** RECORDS FOR THE EXERCISE follows **

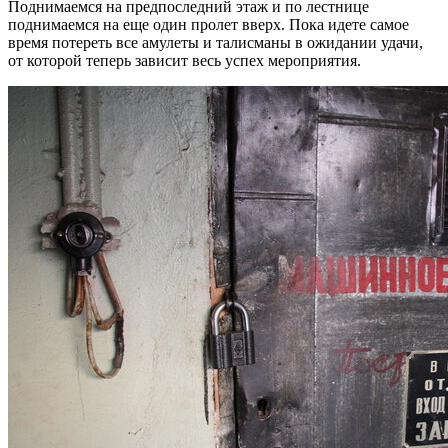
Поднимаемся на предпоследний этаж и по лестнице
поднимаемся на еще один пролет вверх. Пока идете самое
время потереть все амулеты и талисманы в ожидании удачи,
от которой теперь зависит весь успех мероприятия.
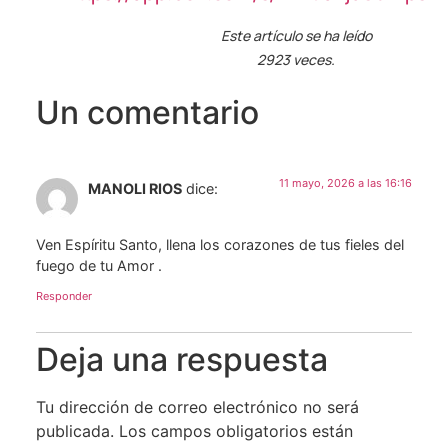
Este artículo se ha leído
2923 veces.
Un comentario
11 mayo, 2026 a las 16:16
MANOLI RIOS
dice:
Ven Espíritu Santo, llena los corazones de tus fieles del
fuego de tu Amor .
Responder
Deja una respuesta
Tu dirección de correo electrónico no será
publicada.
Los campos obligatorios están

** End of RECORDS FOR THE EXERCISE **

* _EXERCISE DESCRIPTION_: Write out the listing above again, exactly, but with no pictures in the copy.

* _SOLUTION FOR THIS PROBLEM_:
Поднимаемся на предпоследний этаж и по лестнице
поднимаемся на еще один пролет вверх. Пока идете самое
время потереть все амулеты и талисманы в ожидании удачи,
от которой теперь зависит весь успех мероприятия.
Este artículo se ha leído
2923 veces.
Un comentario
11 mayo, 2026 a las 16:16
MANOLI RIOS
dice:
Ven Espíritu Santo, llena los corazones de tus fieles del
fuego de tu Amor .
Responder
Deja una respuesta
Tu dirección de correo electrónico no será
publicada.
Los campos obligatorios están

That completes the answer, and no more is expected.